Participants in 401(k)s in their 20s during the mid-1990s chose different asset allocations than those in their 20s at the end of 2015, according to new research from the Employee Benefit Research Institute.
The study “401(k) Plan Asset Allocation, Account Balances, and Loan Activity in 2015,” which looks at how 401(k) plan participants managed their asset allocations up to the end of 2015, allows a comparison with participants’ choices back in the 1990s.
It indicates that younger plan participants in 2015 had lower allocations to company stock and higher allocations to balanced funds than their predecessors in the 1990s.
While 2015’s participants allocated a similar share of aggregate assets to equities, the report says, they changed the mix. Today’s young participants are less concentrated in equity funds and company stock, but more so in balanced funds, including target-date funds.
In the report, Sarah Holden, ICI’s senior director of retirement and investor research, is quoted saying, “The data show that 401(k) plan investors in their 20s—whether the millennials of 2015 or the Generation Xers of 1996—have invested a large portion of their accounts in equities, but the composition of these equity investments has changed. One factor influencing this trend is that today’s younger investors are relying more on the automatic rebalancing feature of target-date funds to keep their assets allocated in an age-appropriate way as they progress through their careers.”
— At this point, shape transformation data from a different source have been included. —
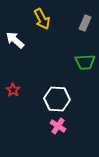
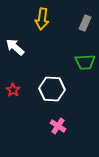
yellow arrow: rotated 35 degrees clockwise
white arrow: moved 7 px down
white hexagon: moved 5 px left, 10 px up
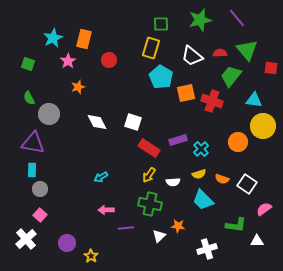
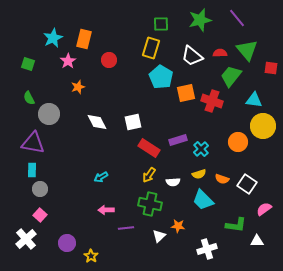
white square at (133, 122): rotated 30 degrees counterclockwise
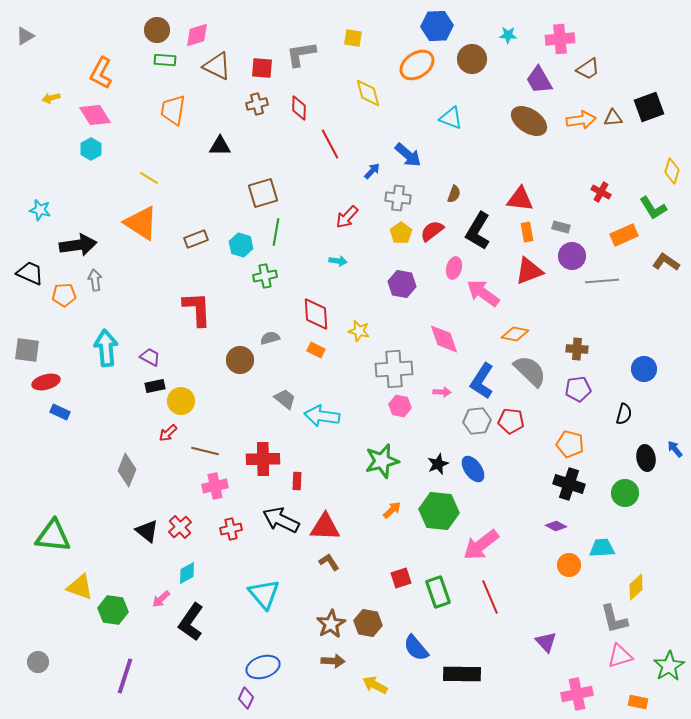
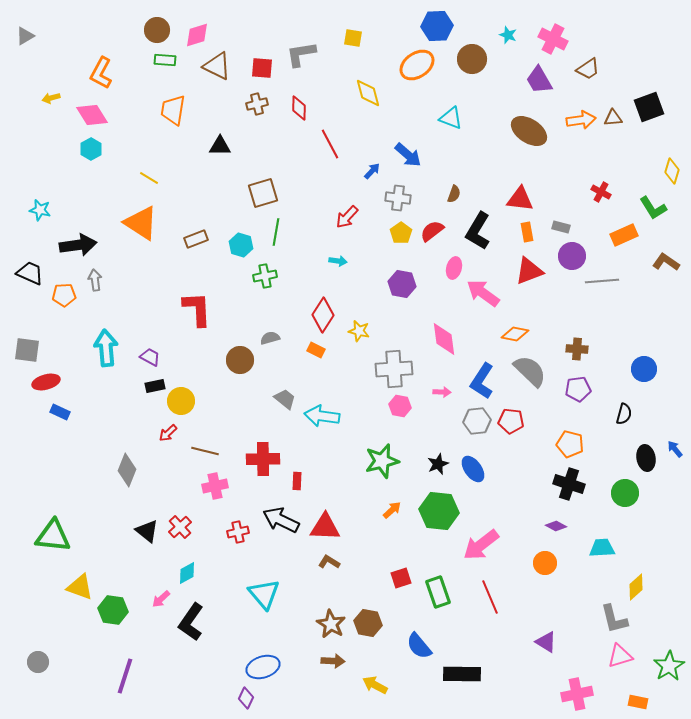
cyan star at (508, 35): rotated 18 degrees clockwise
pink cross at (560, 39): moved 7 px left; rotated 32 degrees clockwise
pink diamond at (95, 115): moved 3 px left
brown ellipse at (529, 121): moved 10 px down
red diamond at (316, 314): moved 7 px right, 1 px down; rotated 36 degrees clockwise
pink diamond at (444, 339): rotated 12 degrees clockwise
red cross at (231, 529): moved 7 px right, 3 px down
brown L-shape at (329, 562): rotated 25 degrees counterclockwise
orange circle at (569, 565): moved 24 px left, 2 px up
brown star at (331, 624): rotated 12 degrees counterclockwise
purple triangle at (546, 642): rotated 15 degrees counterclockwise
blue semicircle at (416, 648): moved 3 px right, 2 px up
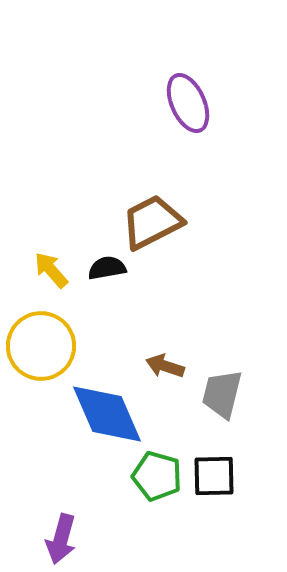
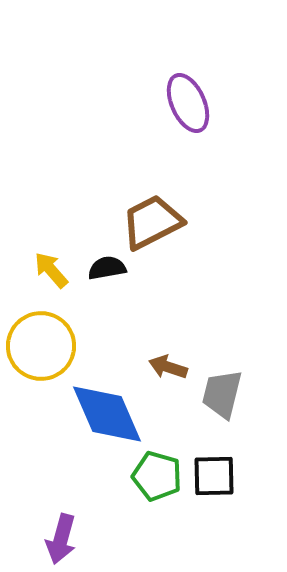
brown arrow: moved 3 px right, 1 px down
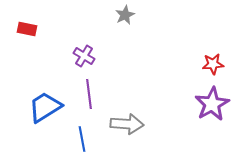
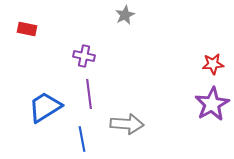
purple cross: rotated 20 degrees counterclockwise
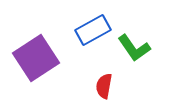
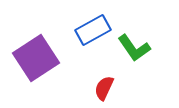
red semicircle: moved 2 px down; rotated 15 degrees clockwise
And while these younger participants’ equity allocation has been high—77 percent for those in the 1990s, 80 percent for those in 2015—they’re using different vehicles.
At year-end 2015, participants had 28 percent of aggregate assets in equity funds, while in in 1996 those younger participants put 55 percent into equity funds.
And also in 2015, just 5 percent is in company stock, while in 1996 it was 17 percent.
But 54 percent of assets in 2015 were in balanced funds, 47 percent of that in target-date funds.
In 1996, however, 20-somethings only had 8 percent in balanced funds (target-date funds weren’t separately reported in the database, says the report, till 2006).
It adds, “These trends also are mirrored among all age groups in the database. Overall, allocations to company stock decreased from 19 percent in 1996 to 7 percent in 2015, allocations to equity funds decreased from 53 percent in 1996 to 43 percent in 2015, and balanced funds increased from 7 percent of assets in 1996 to 25 percent in 2015.”